Fixed investment fell in the first quarter (Q1: -0.9% qoq; Q4: +4.0% qoq), largely due to tough comparatives as a result of the acquisition of services by a pharmaceutical company, which caused a spike in business investment in the final quarter of last year. Private consumption expanded solidly (Q1: +0.5% qoq; Q4: +0.2% qoq), boosted by a fall in unemployment. Meanwhile, government consumption ticked up slightly (Q1: +0.2%, Q4 +0.4%).
In the external sector, exports grew a robust 0.5% in Q1 (Q4: +1.4% qoq), likely aided by the more favorable economic panorama in major European trading partners and previous government measures to lower labor costs and boost firms’ competitiveness. Imports shrank 0.2%, contrasting the 2.6% increase observed in Q4. As a result, the external sector’s net contribution swung from minus 1.0 percentage point in Q4 to plus 0.6 percentage points in Q1.

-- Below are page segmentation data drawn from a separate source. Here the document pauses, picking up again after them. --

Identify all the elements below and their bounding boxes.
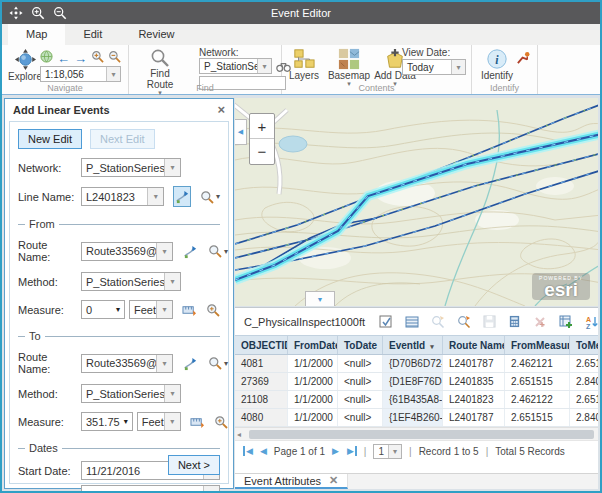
- column-header[interactable]: ToMea: [570, 336, 598, 354]
- layers-button[interactable]: Layers: [286, 48, 322, 81]
- collapse-panel-left-handle[interactable]: ◀: [235, 119, 247, 145]
- zoom-in-icon[interactable]: [31, 6, 45, 20]
- map-zoom-in-button[interactable]: +: [250, 114, 274, 139]
- table-row[interactable]: 273691/1/2000<null>{D1E8F76D-FL24018352.…: [235, 373, 598, 391]
- ribbon-zoom-in-icon[interactable]: [91, 49, 104, 67]
- zoom-to-from-route-button[interactable]: ▾: [208, 244, 228, 258]
- tab-map[interactable]: Map: [8, 24, 65, 45]
- to-unit-combo[interactable]: Feet ▾: [137, 412, 181, 431]
- basemap-button[interactable]: Basemap ▾: [326, 48, 372, 86]
- map-scale-combo[interactable]: 1:18,056 ▾: [40, 66, 121, 82]
- prev-extent-icon[interactable]: ←: [57, 51, 70, 66]
- column-header[interactable]: OBJECTID: [235, 336, 288, 354]
- save-icon[interactable]: [483, 315, 496, 328]
- column-header[interactable]: FromDate: [288, 336, 338, 354]
- next-edit-button[interactable]: Next Edit: [90, 129, 155, 149]
- zoom-out-icon[interactable]: [53, 6, 67, 20]
- dropdown-arrow-icon[interactable]: ▾: [451, 60, 465, 74]
- next-extent-icon[interactable]: →: [74, 51, 87, 66]
- pan-to-selected-icon[interactable]: [457, 315, 471, 329]
- map-zoom-out-button[interactable]: −: [250, 139, 274, 164]
- from-route-combo[interactable]: Route33569@Centi ▾: [81, 242, 173, 261]
- calculator-icon[interactable]: [508, 315, 521, 328]
- select-from-route-button[interactable]: [182, 241, 199, 262]
- network-combo[interactable]: P_StationSeries ▾: [199, 58, 272, 74]
- select-records-icon[interactable]: [379, 315, 393, 329]
- show-all-records-icon[interactable]: [405, 315, 419, 329]
- tab-event-attributes[interactable]: Event Attributes ✕: [235, 474, 348, 489]
- end-date-combo[interactable]: ▾: [81, 485, 220, 493]
- dropdown-arrow-icon[interactable]: ▾: [164, 385, 180, 402]
- zoom-to-to-route-button[interactable]: ▾: [208, 356, 228, 370]
- from-measure-zoom-button[interactable]: [206, 303, 220, 317]
- column-header[interactable]: Route Name: [443, 336, 505, 354]
- line-name-combo[interactable]: L2401823 ▾: [81, 187, 164, 206]
- dropdown-arrow-icon[interactable]: ▾: [124, 417, 132, 426]
- pan-icon[interactable]: [9, 6, 23, 20]
- dropdown-arrow-icon[interactable]: ▾: [203, 486, 219, 493]
- to-route-combo[interactable]: Route33569@Centi ▾: [81, 354, 173, 373]
- scrollbar-thumb[interactable]: [249, 430, 594, 439]
- last-page-button[interactable]: ▶: [346, 446, 357, 456]
- select-line-on-map-button[interactable]: [173, 186, 191, 207]
- to-measure-zoom-button[interactable]: [214, 415, 228, 429]
- from-measure-picker-button[interactable]: [182, 303, 197, 317]
- dropdown-arrow-icon[interactable]: ▾: [116, 305, 124, 314]
- dropdown-arrow-icon[interactable]: ▾: [224, 247, 228, 256]
- panel-close-icon[interactable]: ×: [217, 104, 225, 115]
- zoom-to-selected-icon[interactable]: [431, 315, 445, 329]
- add-record-icon[interactable]: [559, 315, 573, 329]
- dropdown-arrow-icon[interactable]: ▾: [224, 359, 228, 368]
- dropdown-arrow-icon[interactable]: ▾: [164, 273, 180, 290]
- delete-record-icon[interactable]: [533, 315, 547, 329]
- dates-section-header: Dates: [18, 442, 220, 454]
- new-edit-button[interactable]: New Edit: [18, 129, 82, 149]
- dropdown-arrow-icon[interactable]: ▾: [156, 355, 172, 372]
- prev-page-button[interactable]: ◀: [260, 446, 267, 456]
- table-row[interactable]: 211081/1/2000<null>{61B435A8-32L24018232…: [235, 391, 598, 409]
- column-header[interactable]: FromMeasure: [505, 336, 570, 354]
- to-method-combo[interactable]: P_StationSeries ▾: [81, 384, 181, 403]
- scroll-left-icon[interactable]: ◂: [237, 430, 241, 439]
- column-header[interactable]: ToDate: [338, 336, 383, 354]
- dropdown-arrow-icon[interactable]: ▾: [147, 188, 163, 205]
- layers-icon: [293, 48, 315, 70]
- select-to-route-button[interactable]: [182, 353, 199, 374]
- to-measure-combo[interactable]: 351.75 ▾: [81, 412, 133, 431]
- page-number-combo[interactable]: 1 ▾: [373, 444, 402, 459]
- tab-review[interactable]: Review: [120, 24, 192, 45]
- dropdown-arrow-icon[interactable]: ▾: [164, 413, 180, 430]
- next-button[interactable]: Next >: [168, 455, 220, 475]
- dropdown-arrow-icon[interactable]: ▾: [106, 67, 120, 81]
- dropdown-arrow-icon[interactable]: ▾: [257, 59, 271, 73]
- to-measure-picker-button[interactable]: [190, 415, 205, 429]
- dropdown-arrow-icon[interactable]: ▾: [388, 445, 401, 458]
- view-date-combo[interactable]: Today ▾: [402, 59, 466, 75]
- dropdown-arrow-icon[interactable]: ▾: [216, 192, 220, 201]
- zoom-to-line-button[interactable]: ▾: [200, 190, 220, 204]
- panel-network-combo[interactable]: P_StationSeries ▾: [81, 158, 181, 177]
- basemap-icon: [338, 48, 360, 70]
- from-method-combo[interactable]: P_StationSeries ▾: [81, 272, 181, 291]
- first-page-button[interactable]: ◀: [243, 446, 253, 456]
- column-header-eventid[interactable]: EventId▾: [383, 336, 443, 354]
- from-measure-combo[interactable]: 0 ▾: [81, 300, 125, 319]
- horizontal-scrollbar[interactable]: ◂: [235, 427, 598, 440]
- collapse-table-handle[interactable]: ▼: [305, 291, 335, 306]
- identify-route-icon[interactable]: [516, 51, 531, 69]
- tab-edit[interactable]: Edit: [65, 24, 120, 45]
- table-row[interactable]: 40801/1/2000<null>{1EF4B260-F0L24017872.…: [235, 409, 598, 427]
- ribbon-zoom-out-icon[interactable]: [108, 49, 121, 67]
- sort-icon[interactable]: AZ: [585, 315, 599, 329]
- table-row[interactable]: 40811/1/2000<null>{D70B6D72-3L24017872.4…: [235, 355, 598, 373]
- from-unit-combo[interactable]: Feet ▾: [129, 300, 173, 319]
- next-page-button[interactable]: ▶: [332, 446, 339, 456]
- explore-button[interactable]: Explore: [8, 48, 42, 82]
- full-extent-icon[interactable]: [40, 49, 53, 67]
- dropdown-arrow-icon[interactable]: ▾: [164, 159, 180, 176]
- map-view[interactable]: + − ◀ ▼ POWERED BY esri: [235, 98, 598, 306]
- dropdown-arrow-icon[interactable]: ▾: [156, 243, 172, 260]
- tab-close-icon[interactable]: ✕: [329, 474, 338, 487]
- dropdown-arrow-icon[interactable]: ▾: [156, 301, 172, 318]
- identify-button[interactable]: i Identify: [477, 48, 517, 81]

Looking ahead, Belgium’s economy should continue to trundle along at a moderate pace, with consistency the name of the game. Following a period of wage growth moderation, wages should begin to pick up, boosting households’ purchasing power, while unemployment should continue to trend lower thanks to government measures to reform the labor market. Investment should be boosted by easy access to credit and a further reduction in social security contributions which will increase firms’ profitability. However, there are risks on the horizon, most notably the country’s future trading relationship with the UK, which is an important trading partner. In addition, the level of public debt remains elevated at over 100% of GDP, and economic inactivity is high among certain sectors of society, in particular the young and non-EU immigrants.